CS265 Expert Topic - AJ Shankar

Incremental Computation
AJ Shankar
aj at cs dot berkeley dot edu
Presentation Slides

Incremental computation is an optimization technique that takes advantage of the resuability of successive, iterative computations that vary slightly from one another. For instance, if you wanted to compute the successive sums of each m-element window in an n-element array (with m < n) then you might use the following code:

for (int i = 0 ; i < n-m ; i++) {
	for (int j = i ; j < m ; j++) {
		sum[i] += ary[j];
	}
}

which is an O(n²) algorithm. However, using incremental computation, we can optimize the code in the following way:

for (int j = 0 ; j < m ; j++) {
	sum[0] += ary[j];
}

for (int i = 1 ; i < n-m ; i++) {
	sum[i] = sum[i-1] - ary[i-1] + ary[i+m-1];
}

taking advatange of the fact that we've already computed the previous window, which differs from the current one in only two values. The new algorithm is O(n).
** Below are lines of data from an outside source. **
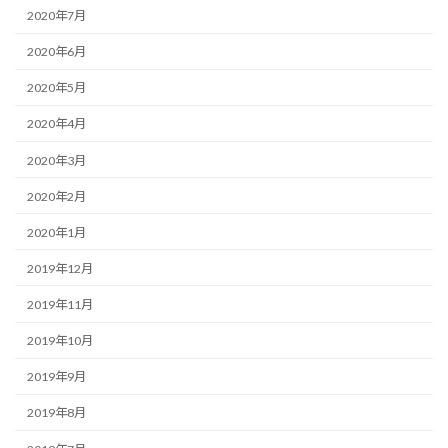
2020年7月
2020年6月
2020年5月
2020年4月
2020年3月
2020年2月
2020年1月
2019年12月
2019年11月
2019年10月
2019年9月
2019年8月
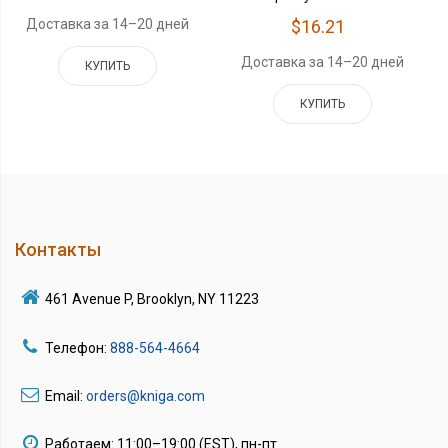
Доставка за 14–20 дней
$16.21
Доставка за 14–20 дней
КУПИТЬ
КУПИТЬ
Контакты
461 Avenue P, Brooklyn, NY 11223
Телефон:
888-564-4664
Email:
orders@kniga.com
Работаем: 11:00–19:00 (EST), пн-пт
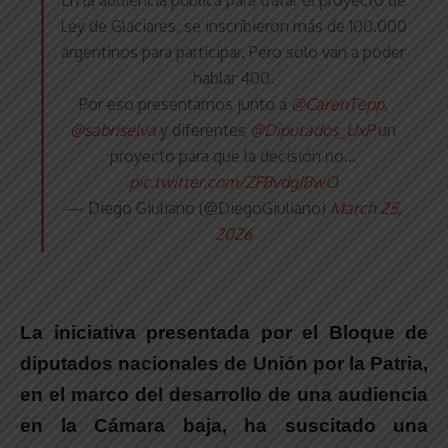
Ley de Glaciares, se inscribieron más de 100.000
argentinos para participar. Pero solo van a poder
hablar 400.
Por eso presentamos junto a
@CarenTepp
,
@sabriselva
y diferentes
@Diputados_UxP
un
proyecto para que la decisión no…
pic.twitter.com/ZFBvdgJBwO
— Diego Giuliano (@DiegoGiuliano)
March 25,
2026
La iniciativa presentada por el Bloque de
diputados nacionales de Unión por la Patria
,
en el marco del desarrollo de una audiencia
en la Cámara baja,
ha suscitado una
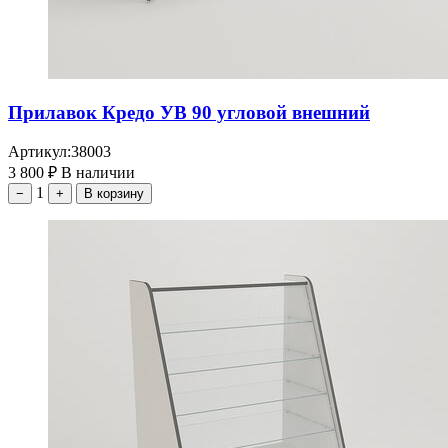
Прилавок Кредо УВ 90 угловой внешний
Артикул:
38003
3 800
₽
В наличии
1
−
+
В корзину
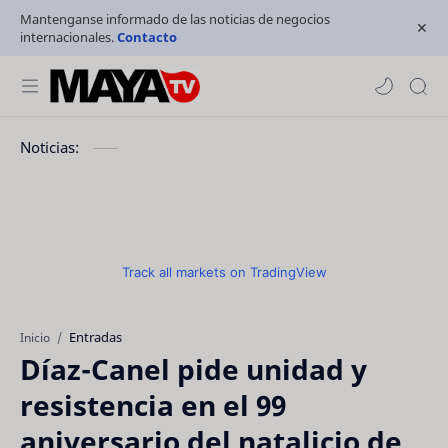
Mantenganse informado de las noticias de negocios
internacionales.
Contacto
Noticias:
Track all markets on TradingView
Entradas
Inicio
Díaz-Canel pide unidad y
resistencia en el 99
aniversario del natalicio de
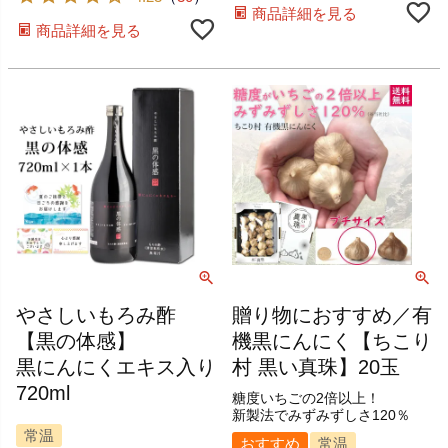
商品詳細を見る
商品詳細を見る
やさしいもろみ酢
贈り物におすすめ／有
【黒の体感】
機黒にんにく【ちこり
黒にんにくエキス入り
村 黒い真珠】20玉
720ml
糖度いちごの2倍以上！
新製法でみずみずしさ120％
常温
おすすめ
常温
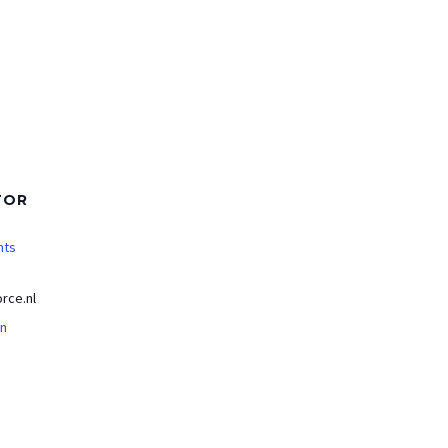
TOR
nts
rce.nl
an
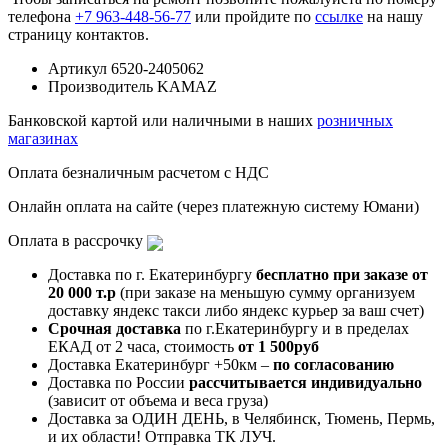
телефона
+7 963-448-56-77
или пройдите по
ссылке
на нашу
страницу контактов.
Артикул
6520-2405062
Производитель
KAMAZ
Банковской картой или наличными в наших
розничных
магазинах
Оплата безналичным расчетом с НДС
Онлайн оплата на сайте (через платежную систему Юмани)
Оплата в рассрочку
Доставка по г. Екатеринбургу
бесплатно при заказе от
20 000 т.р
(при заказе на меньшую сумму организуем
доставку яндекс такси либо яндекс курьер за ваш счет)
Срочная доставка
по г.Екатеринбургу и в пределах
ЕКАД от 2 часа, стоимость
от 1 500руб
Доставка Екатеринбург +50км –
по согласованию
Доставка по России
рассчитывается индивидуально
(зависит от объема и веса груза)
Доставка за ОДИН ДЕНЬ, в Челябинск, Тюмень, Пермь,
и их области! Отправка ТК ЛУЧ.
I'd like to explore optimization algorithms that identify opportunities for incremental computation, as well as some of its more interesting applications.

Two notes
There is an entire area of study devoted to creating incremental algorithms; that is, algorithms that are explicitly designed to efficiently accomodate incremental changes to their inputs, or that incrementally compute a solution so that if computation is terminated part-way, a useful result can still be obtained. I do not deal with this area; instead, the papers I cite below deal with the automated incrementalization of existing code at compile-time. (...although at least one of the papers bridges the gap between the two areas by proposing an automated system that can introduce incrementalization on a function-call level.)
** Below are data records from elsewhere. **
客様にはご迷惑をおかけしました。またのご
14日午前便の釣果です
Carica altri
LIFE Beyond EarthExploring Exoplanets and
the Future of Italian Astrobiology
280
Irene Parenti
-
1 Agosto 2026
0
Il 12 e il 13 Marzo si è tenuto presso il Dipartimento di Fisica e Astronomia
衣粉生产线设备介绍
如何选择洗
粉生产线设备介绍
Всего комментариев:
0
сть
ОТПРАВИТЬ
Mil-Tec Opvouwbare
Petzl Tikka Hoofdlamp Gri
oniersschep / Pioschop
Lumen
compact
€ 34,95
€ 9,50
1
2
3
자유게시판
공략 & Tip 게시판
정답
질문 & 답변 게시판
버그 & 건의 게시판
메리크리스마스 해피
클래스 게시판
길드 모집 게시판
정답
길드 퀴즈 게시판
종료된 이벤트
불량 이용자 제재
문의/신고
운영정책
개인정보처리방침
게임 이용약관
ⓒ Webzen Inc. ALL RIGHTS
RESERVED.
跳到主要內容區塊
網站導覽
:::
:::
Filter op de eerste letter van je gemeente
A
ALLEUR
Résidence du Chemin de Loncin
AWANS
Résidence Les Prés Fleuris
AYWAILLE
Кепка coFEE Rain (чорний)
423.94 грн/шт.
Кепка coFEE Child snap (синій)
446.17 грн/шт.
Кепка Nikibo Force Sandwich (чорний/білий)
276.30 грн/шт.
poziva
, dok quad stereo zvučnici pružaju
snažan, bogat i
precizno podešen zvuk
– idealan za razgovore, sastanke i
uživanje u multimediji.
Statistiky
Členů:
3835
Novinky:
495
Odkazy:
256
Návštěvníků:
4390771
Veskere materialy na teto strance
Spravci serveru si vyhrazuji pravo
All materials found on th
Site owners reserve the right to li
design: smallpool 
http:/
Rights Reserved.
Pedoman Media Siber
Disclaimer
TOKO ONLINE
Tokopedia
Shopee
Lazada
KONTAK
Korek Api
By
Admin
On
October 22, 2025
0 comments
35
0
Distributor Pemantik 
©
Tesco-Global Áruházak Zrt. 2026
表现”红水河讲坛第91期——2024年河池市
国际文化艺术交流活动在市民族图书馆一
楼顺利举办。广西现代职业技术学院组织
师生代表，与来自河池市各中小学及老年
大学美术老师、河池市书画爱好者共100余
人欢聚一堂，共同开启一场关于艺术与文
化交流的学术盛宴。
Also, considerable research has been done in developing an incremental model of computation; code is rendered incremental at run-time via function caching (storing the results of previous calls to the same function) and other methods. This approach relies on a runtime mechanism and as such never explicitly constructs incremental code that can be run by conventional means.

Papers

J. Earley, "High Level Iterators and a Method of Automatically Designing Data Structure representation," ERL-M416, Computer Science Division, University of California, Berkeley, February, 1974
The original paper that introduces the idea; couldn't find it online.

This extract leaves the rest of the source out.